Durante os encontros de Escritas Regenerativas, tenho visto cada vez mais pessoas relatando que perderam o prazer em escrever e querem resgatar a escrita sensível e sem fórmulas. E, nesse contexto, a atividade de escrita pode ser substituída por qualquer outro ato que demande criatividade, presença, tempo, mãos… Pode ser cozinhar, desenhar, pintar ou até mesmo dançar ou fazer música.
Muita gente tem deixado de ter prazer ao fazer essas atividades que, antes, eram fonte de serotonina e estado de fluxo. É claro que estamos perdendo o prazer em fazer essas coisas que antes eram “inúteis”. Agora parece que precisamos sempre nos encaixar em fórmulas, sempre criar algo com alguma finalidade, sempre alguma coisa que seja instagramável e que, de preferência, nos renda muitos likes. E, pior, parece que sempre terá uma tecnologia para fazer mais rápido e perfeito.
Mas, como bem disse a agente literária, Valéria Martins, na última newsletter da Oasys Cultural, não dar espaço ao erro pode ser muito prejudicial para nossa capacidade criativa.
Não somos robôs, mas estamos cada dia mais robotizados
Essa semana, durante uma aula de yoga, a professora mudou um pouco a sequência que estávamos acostumados a fazer. Ao invés da postura “cachorro olhando para baixo” emendar na postura “chaturanga dandasana” ela deu o comando para que a perna direita se levantasse. Adivinha? Todos erraram e foram direto para "chaturanga". Ela riu e comentou que era um teste para ver o quanto estávamos automatizados e não presentes naquele momento.
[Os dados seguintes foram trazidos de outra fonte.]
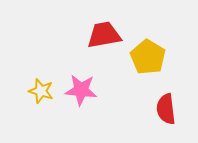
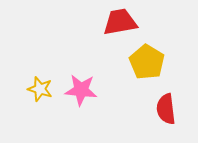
red trapezoid: moved 16 px right, 13 px up
yellow pentagon: moved 1 px left, 5 px down
yellow star: moved 1 px left, 2 px up
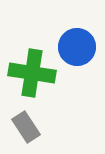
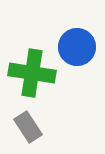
gray rectangle: moved 2 px right
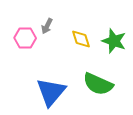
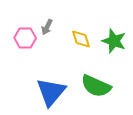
gray arrow: moved 1 px down
green semicircle: moved 2 px left, 2 px down
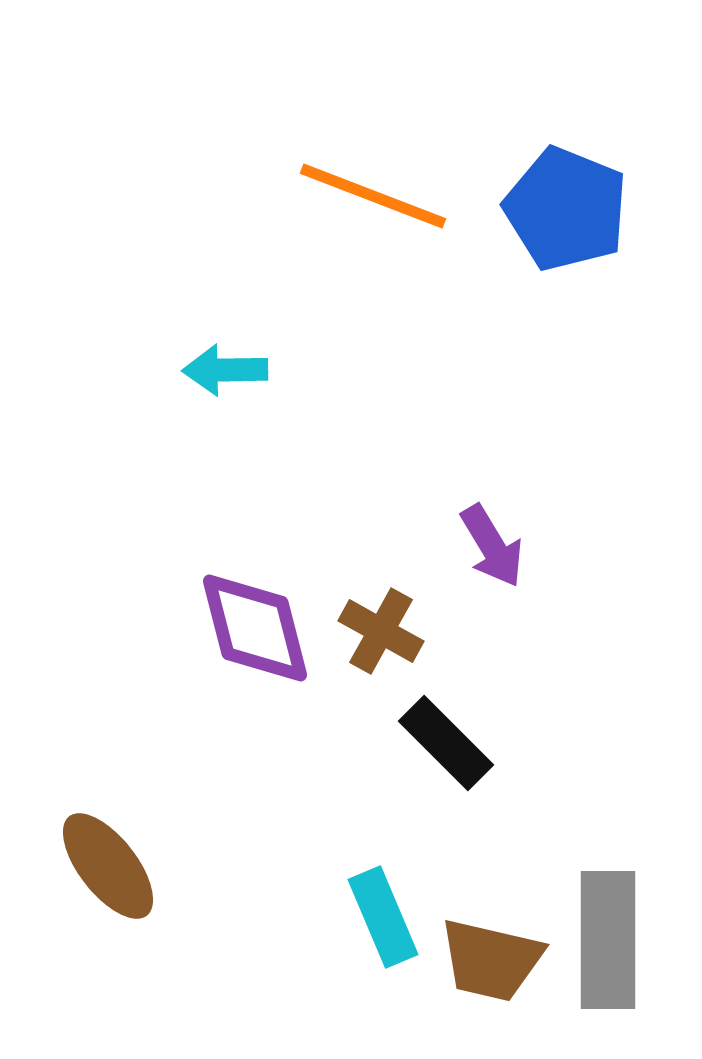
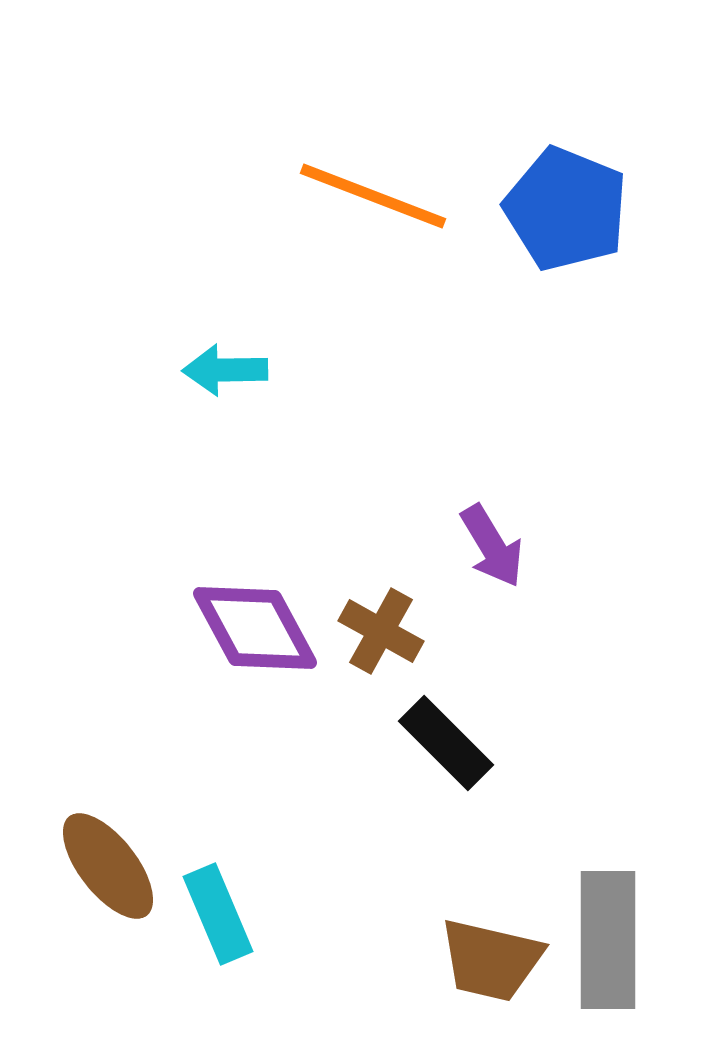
purple diamond: rotated 14 degrees counterclockwise
cyan rectangle: moved 165 px left, 3 px up
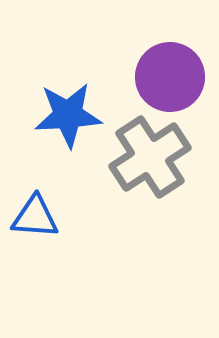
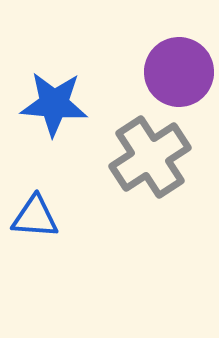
purple circle: moved 9 px right, 5 px up
blue star: moved 14 px left, 11 px up; rotated 8 degrees clockwise
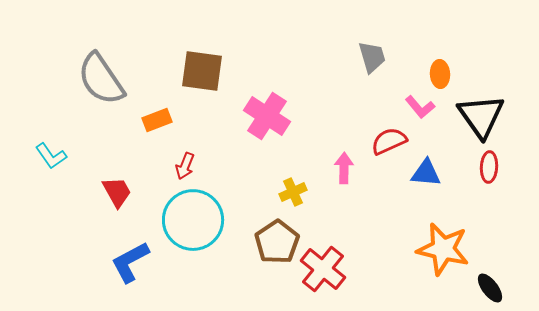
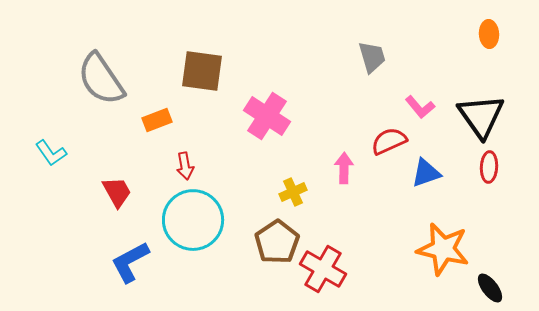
orange ellipse: moved 49 px right, 40 px up
cyan L-shape: moved 3 px up
red arrow: rotated 32 degrees counterclockwise
blue triangle: rotated 24 degrees counterclockwise
red cross: rotated 9 degrees counterclockwise
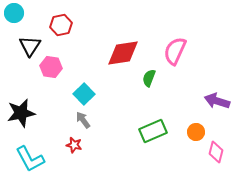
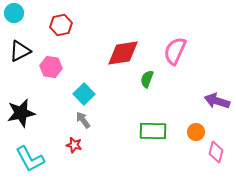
black triangle: moved 10 px left, 5 px down; rotated 30 degrees clockwise
green semicircle: moved 2 px left, 1 px down
green rectangle: rotated 24 degrees clockwise
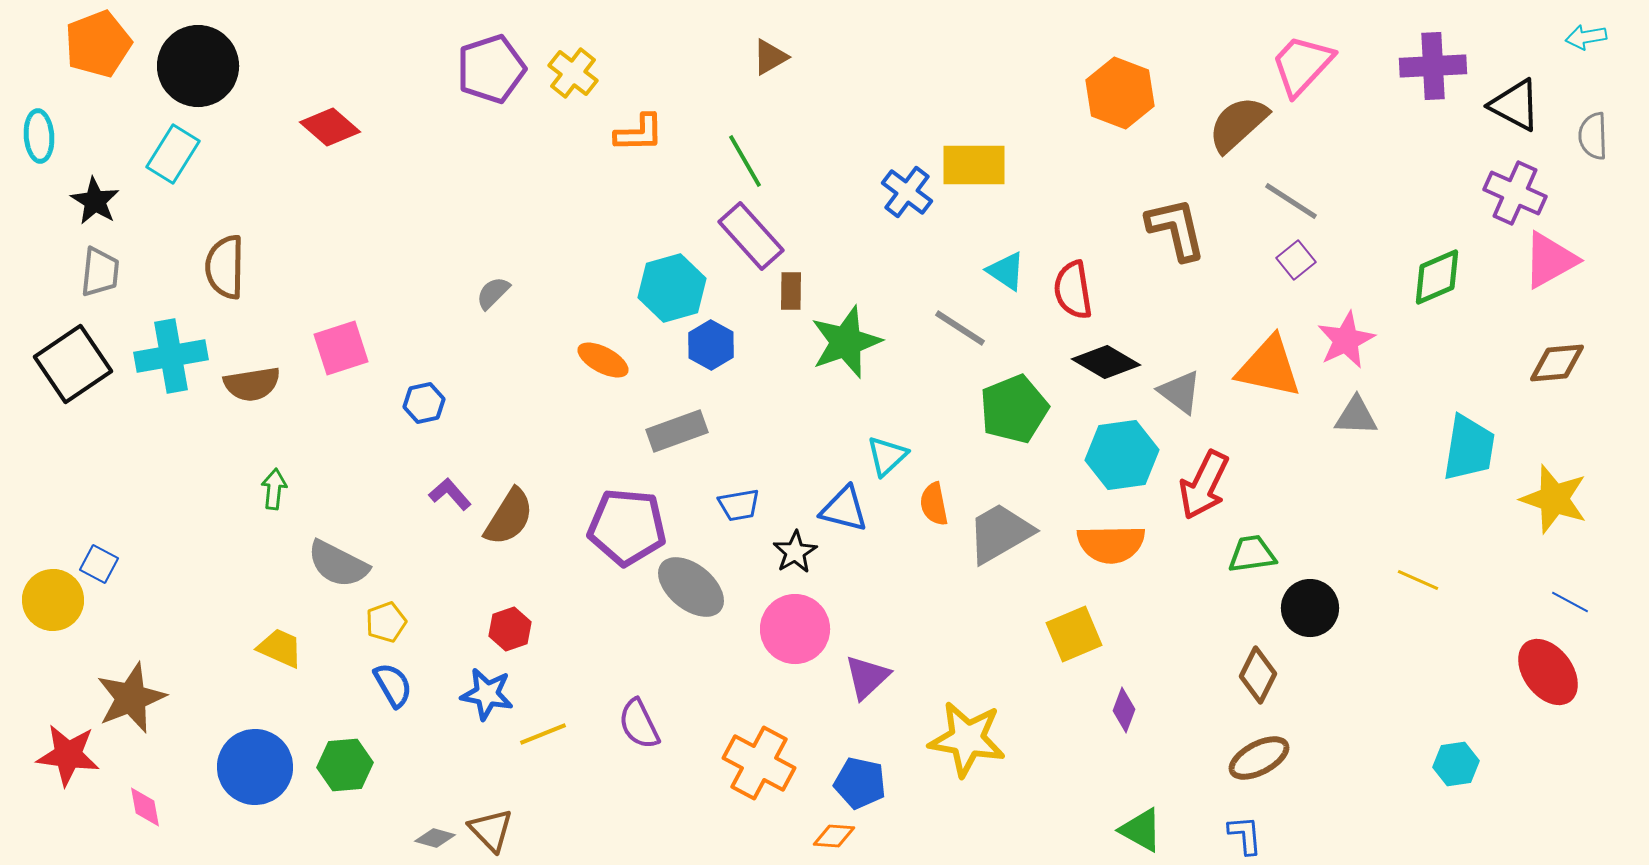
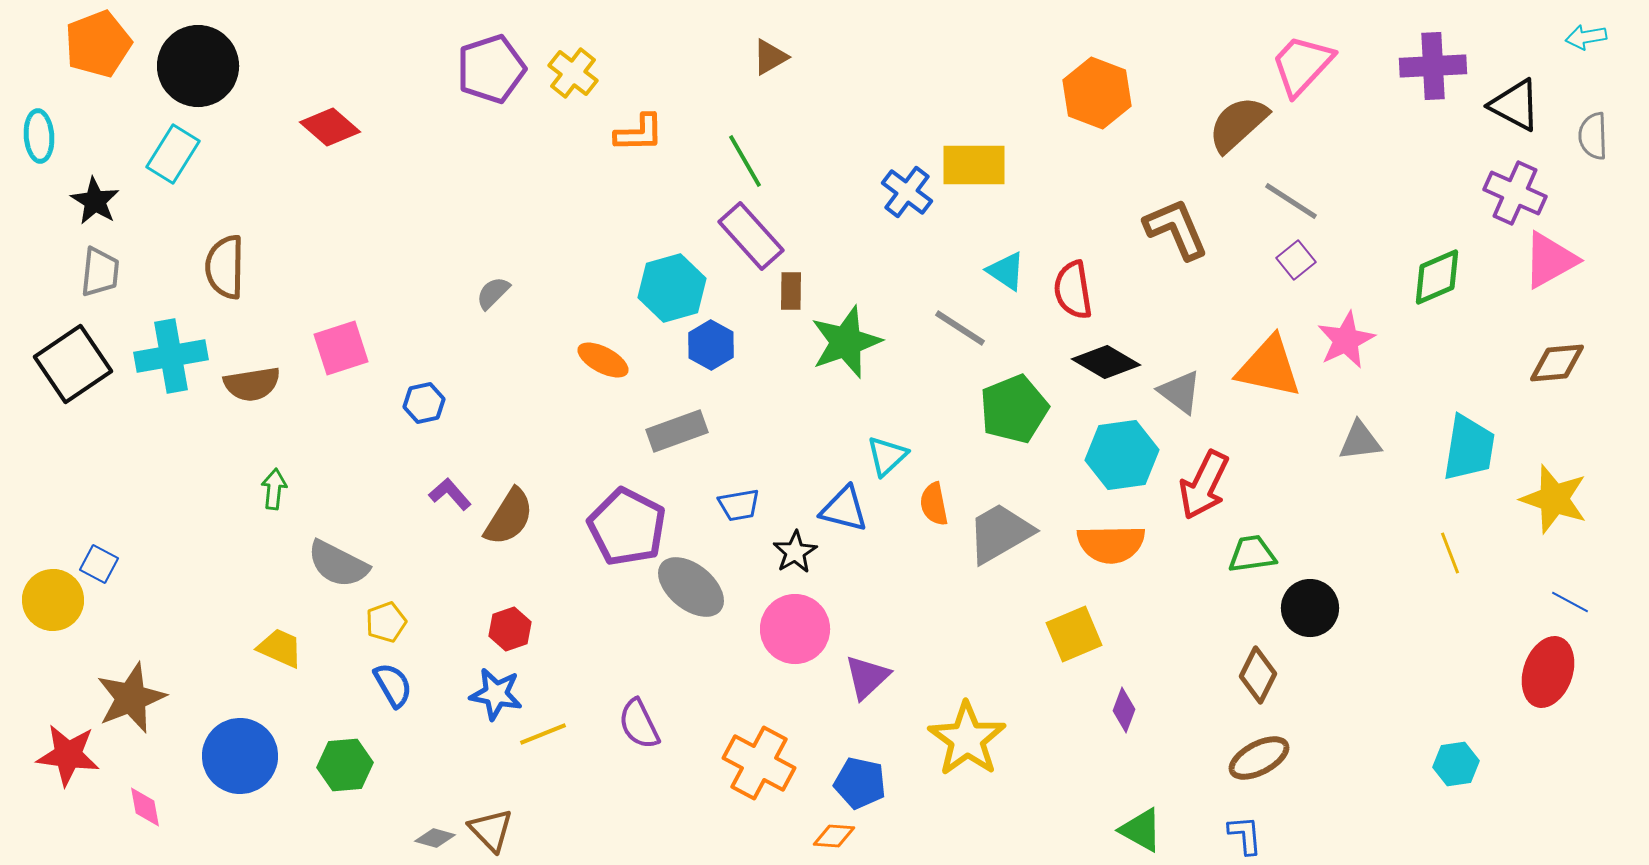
orange hexagon at (1120, 93): moved 23 px left
brown L-shape at (1176, 229): rotated 10 degrees counterclockwise
gray triangle at (1356, 416): moved 4 px right, 25 px down; rotated 9 degrees counterclockwise
purple pentagon at (627, 527): rotated 22 degrees clockwise
yellow line at (1418, 580): moved 32 px right, 27 px up; rotated 45 degrees clockwise
red ellipse at (1548, 672): rotated 56 degrees clockwise
blue star at (487, 694): moved 9 px right
yellow star at (967, 739): rotated 26 degrees clockwise
blue circle at (255, 767): moved 15 px left, 11 px up
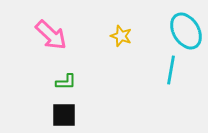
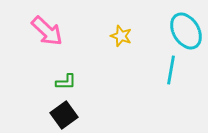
pink arrow: moved 4 px left, 4 px up
black square: rotated 36 degrees counterclockwise
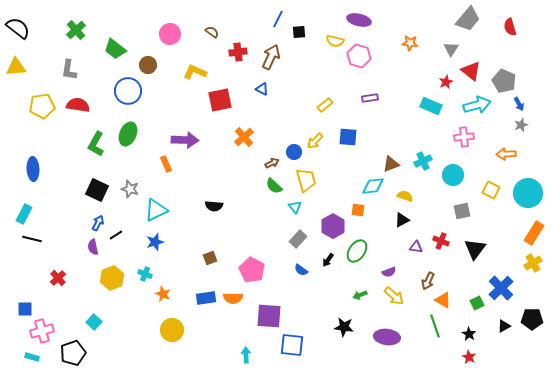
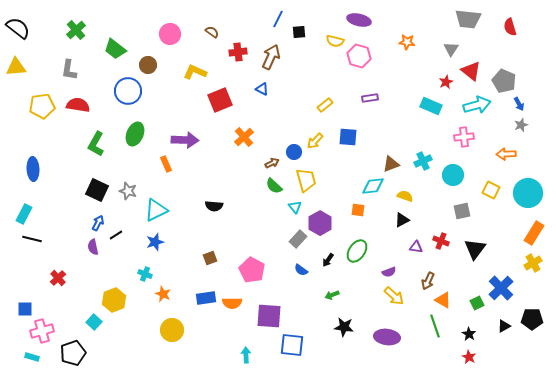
gray trapezoid at (468, 19): rotated 56 degrees clockwise
orange star at (410, 43): moved 3 px left, 1 px up
red square at (220, 100): rotated 10 degrees counterclockwise
green ellipse at (128, 134): moved 7 px right
gray star at (130, 189): moved 2 px left, 2 px down
purple hexagon at (333, 226): moved 13 px left, 3 px up
yellow hexagon at (112, 278): moved 2 px right, 22 px down
green arrow at (360, 295): moved 28 px left
orange semicircle at (233, 298): moved 1 px left, 5 px down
“Para desautomatizar é preciso estar no aqui e agora, prestando atenção no corpo e nos meus comandos. É por isso que praticamos yoga, né?” Ela comentou e seguiu a nova sequência…
Depois da aula, voltei para casa com a tarefa de terminar a escrita dessa coluna (que estava estagnada há semanas). Fiquei olhando para o que tinha escrito e percebi que estava seguindo um formato confortável demais para mim e de tão confortável, não chegava a nenhum lugar verdadeiramente interessante. Era muita repetição de ideias. Falava sobre a precarização do trabalho, sobre a não-inovação, citava pesquisas e fontes, tentava fazer um balanço das informações, mas nada novo sob o sol. Pensei que até um robô poderia escrever aquilo…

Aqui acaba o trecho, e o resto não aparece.